Her Government paid the utmost attention to the support of space-related applications in developing countries, as a means to ensure the exploration and the use of space science and technology for the benefit of mankind. She noted with satisfaction the results of the assistance provided by Romanian experts, in cooperation with the Food and Agriculture Organisation (FAO), to Azerbaijan in developing its own Land Information System, as well as the results of the consultancy to Angola for the organisation of the events related to the total solar eclipse from last year. Romania recognised that space applications were fundamental tools for bringing about sustainable development in all countries.
TARIQ S. CHAUDHRY (Pakistan) said his country remained concerned that outer space, declared the "province of mankind" some 33 years ago, was today threatened by the transformation into yet another area of military competition. The militarization of outer space was a dangerous tendency that needed to be avoided at all costs and, if possible, reversed. In view of the fact that military activities affected international cooperation in the peaceful exploration and uses of outer space, addressing that issue was well within the Outer Space Committee's competence. The peaceful and non-peaceful uses of outer space were inseparably linked.
Pakistan believed that the States with significant space capabilities could contribute to achieving the collective goal of preventing an arms race in outer space, he said.

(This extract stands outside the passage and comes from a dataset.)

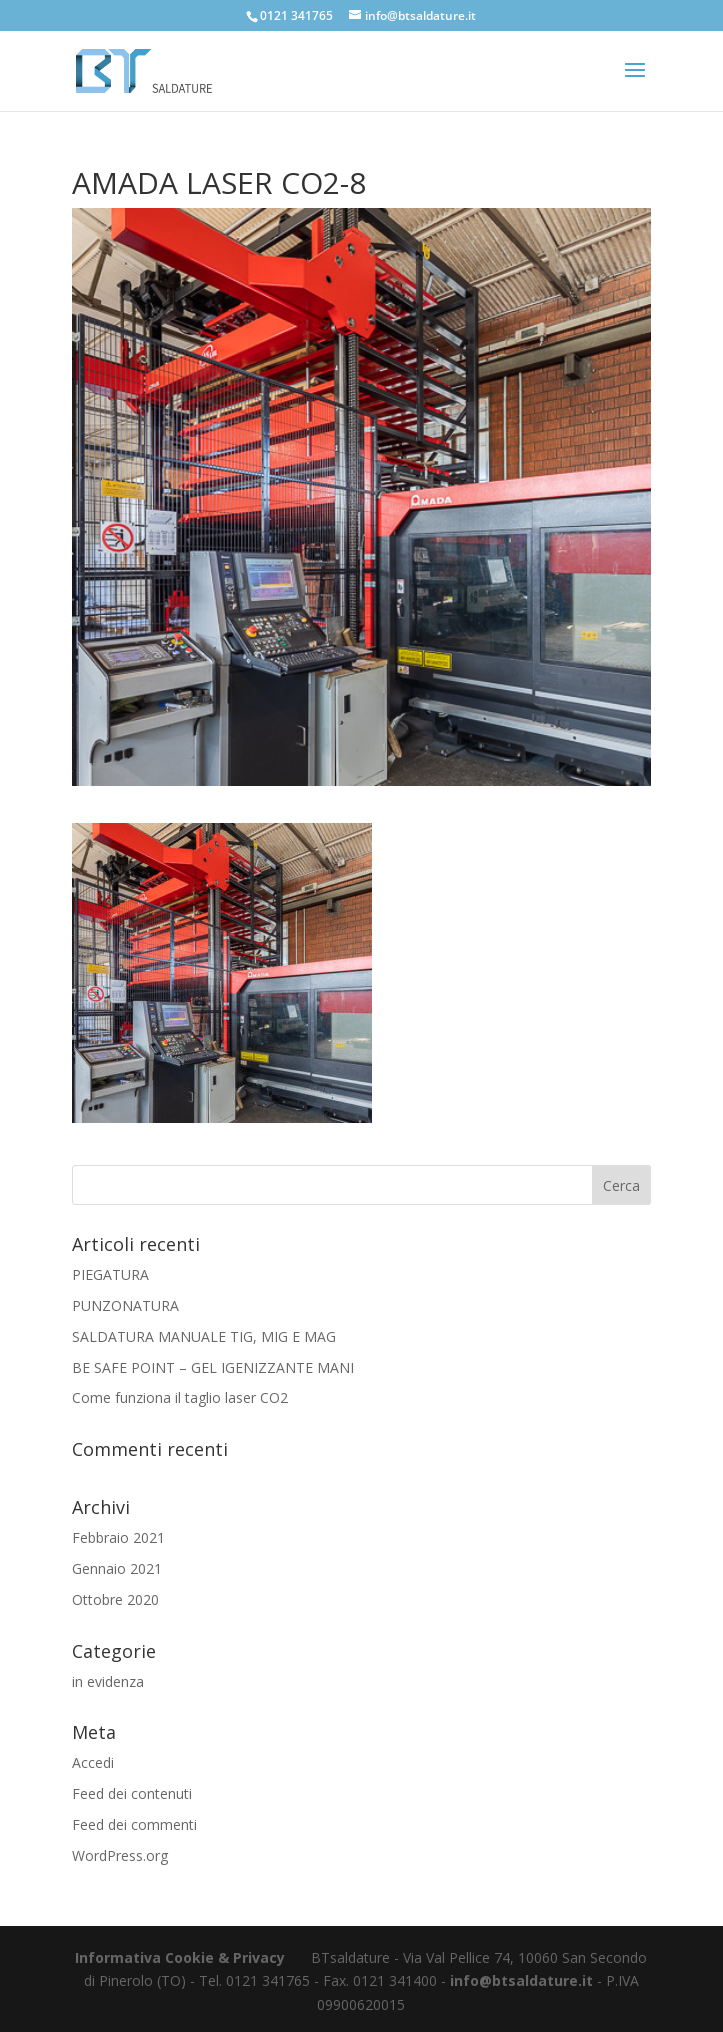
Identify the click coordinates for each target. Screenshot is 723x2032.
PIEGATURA (110, 1274)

A comprehensive convention to prevent an arms race in outer space must be concluded. He supported the Chinese-Russian draft of possible elements for a future international legal agreement on averting the placement of weapons in outer space, which had been circulated at the Conference on Disarmament earlier in the year.

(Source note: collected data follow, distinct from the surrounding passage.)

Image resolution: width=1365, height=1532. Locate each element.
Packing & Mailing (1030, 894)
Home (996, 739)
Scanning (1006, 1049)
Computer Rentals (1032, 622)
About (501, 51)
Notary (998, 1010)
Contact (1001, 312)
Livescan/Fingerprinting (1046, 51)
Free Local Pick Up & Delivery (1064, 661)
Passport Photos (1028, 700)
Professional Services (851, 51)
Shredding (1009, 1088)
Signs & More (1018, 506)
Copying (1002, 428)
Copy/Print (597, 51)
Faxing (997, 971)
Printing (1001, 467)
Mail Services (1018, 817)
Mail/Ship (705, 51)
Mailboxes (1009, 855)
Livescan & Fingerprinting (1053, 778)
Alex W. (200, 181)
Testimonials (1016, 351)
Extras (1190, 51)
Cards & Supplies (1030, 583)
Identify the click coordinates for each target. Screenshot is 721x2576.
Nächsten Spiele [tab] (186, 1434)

He reiterated the importance of equitable access to the geostationary orbit for all countries, including the developing countries. The Committee had made some progress in that area and it remained the most relevant body for the examination of the issue. He emphasized the utility of discussions on the development of legal and technical concepts related to the geostationary orbit. The divisive issue of the rights of States over the geostationary orbit was not the only matter that warranted attention. The question of access could be further explored through cooperation between the Outer Space Committee and the International Telecommunications Union Conference. The definition and delimitation of outer space was necessary to distinguish outer space from air space, and to bring about legal certainty with regard to space law. He welcomed the Committee's agreement to adopt a revised questionnaire on possible legal issues with regard to aerospace objects.

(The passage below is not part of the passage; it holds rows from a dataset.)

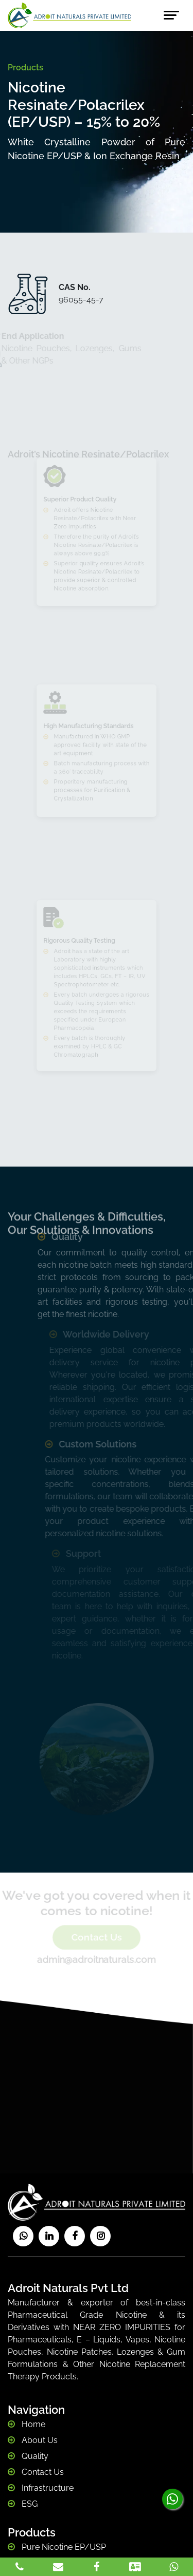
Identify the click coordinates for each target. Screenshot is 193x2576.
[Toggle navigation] (171, 15)
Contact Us (96, 1937)
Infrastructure (47, 2488)
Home (32, 2424)
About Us (39, 2440)
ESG (29, 2504)
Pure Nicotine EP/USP (63, 2547)
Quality (34, 2456)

He supported incorporating the principles for remote sensing in a more binding legal instrument and underscored the importance of easy and low-cost access to remote sensing data for developing countries. The issue of "space debris" must also be addressed. The benefits of space science and technology must be shared by all countries, including through the dissemination of satellite-based data, and teaching assistance and training in institutional capabilities. In that regard, he stressed the need for greater voluntary contributions to the Trust Fund for the United Nations Programme on Space Applications.